Alerting Strategy
SLO-based alerting, alert fatigue reduction, runbooks, on-call rotation
Effective alerting is the most operationally impactful aspect of observability — poor alerting causes alert fatigue, where engineers ignore pages because too many are false positives. The shift from threshold-based to SLO-based alerting (multi-window burn rate) dramatically reduces noise while catching real incidents faster. Every alert must have a corresponding runbook (linked in the alert body) with triage steps, escalation contacts, and remediation actions. On-call rotations via PagerDuty or OpsGenie distribute burden fairly while maintaining response SLAs, and escalation policies ensure alerts reach a human even if the primary responder is unavailable.
Key Points
- Alert on symptoms, not causes: page on "user-facing error rate > 1%" not "CPU > 80%" — CPU spikes may be harmless; user errors always require investigation
- Multi-window burn rate alerts: 1h window at 14.4x + 6h window at 6x catches fast-burning incidents early; 3d window at 1x catches slow leaks — cover all scenarios
- Every alert must have: severity (P1–P4), runbook link, affected service/SLI, error budget remaining, and a clear title answering "what is broken for whom"

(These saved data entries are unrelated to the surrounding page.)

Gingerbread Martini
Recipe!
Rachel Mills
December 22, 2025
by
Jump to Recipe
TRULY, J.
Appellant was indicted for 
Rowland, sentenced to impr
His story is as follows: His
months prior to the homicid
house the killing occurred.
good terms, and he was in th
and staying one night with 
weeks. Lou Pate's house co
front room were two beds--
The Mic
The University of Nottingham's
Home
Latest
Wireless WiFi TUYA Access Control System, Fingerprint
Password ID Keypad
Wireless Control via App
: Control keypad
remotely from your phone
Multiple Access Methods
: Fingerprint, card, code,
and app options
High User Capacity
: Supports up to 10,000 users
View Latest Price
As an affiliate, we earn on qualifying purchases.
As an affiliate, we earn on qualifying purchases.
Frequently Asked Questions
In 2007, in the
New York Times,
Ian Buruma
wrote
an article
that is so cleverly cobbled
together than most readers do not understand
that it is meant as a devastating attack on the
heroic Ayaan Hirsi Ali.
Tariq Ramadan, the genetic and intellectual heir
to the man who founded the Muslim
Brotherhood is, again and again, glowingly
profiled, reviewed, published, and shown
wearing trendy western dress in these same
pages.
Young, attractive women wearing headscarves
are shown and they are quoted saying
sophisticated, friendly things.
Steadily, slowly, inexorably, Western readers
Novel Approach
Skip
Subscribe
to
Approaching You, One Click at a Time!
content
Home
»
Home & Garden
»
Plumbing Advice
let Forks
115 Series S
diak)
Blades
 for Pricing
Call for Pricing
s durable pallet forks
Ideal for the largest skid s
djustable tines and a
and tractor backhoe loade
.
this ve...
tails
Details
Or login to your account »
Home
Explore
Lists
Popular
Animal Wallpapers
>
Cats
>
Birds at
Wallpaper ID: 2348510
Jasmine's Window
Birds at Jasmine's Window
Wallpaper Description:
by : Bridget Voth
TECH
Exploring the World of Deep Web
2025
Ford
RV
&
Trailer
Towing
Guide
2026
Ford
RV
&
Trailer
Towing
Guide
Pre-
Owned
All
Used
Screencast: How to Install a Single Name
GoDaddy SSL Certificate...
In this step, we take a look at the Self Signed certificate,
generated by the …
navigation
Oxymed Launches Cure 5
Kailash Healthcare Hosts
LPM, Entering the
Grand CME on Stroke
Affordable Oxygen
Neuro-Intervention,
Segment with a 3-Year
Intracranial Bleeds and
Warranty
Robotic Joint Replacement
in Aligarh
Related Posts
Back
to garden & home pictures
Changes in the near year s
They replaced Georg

- Alert deduplication in Alertmanager: group alerts by (alertname, cluster, service) to prevent 100 identical pages for one Kubernetes node failure
- Inhibition rules: suppress downstream service alerts when the upstream dependency is already alerting — prevents alert storms from single root causes
- Alert fatigue reduction: review weekly; retire alerts with < 5% action rate in 90 days; convert noisy alerts to Slack-only notifications before removing them
- On-call hygiene: primary + secondary rotation, maximum 8 hours of interrupted sleep per week per engineer (Google SRE standard), monthly on-call retrospectives
- Runbooks should be executable, not encyclopedic: include copy-paste kubectl/aws-cli commands, decision trees ("if X see Y, else see Z"), and escalation phone numbers
Real-World Example
PagerDuty's own engineering team reported a 75% reduction in mean time to acknowledge (MTTA) after switching from threshold-based to SLO burn-rate alerts — engineers trusted pages more because nearly all were actionable.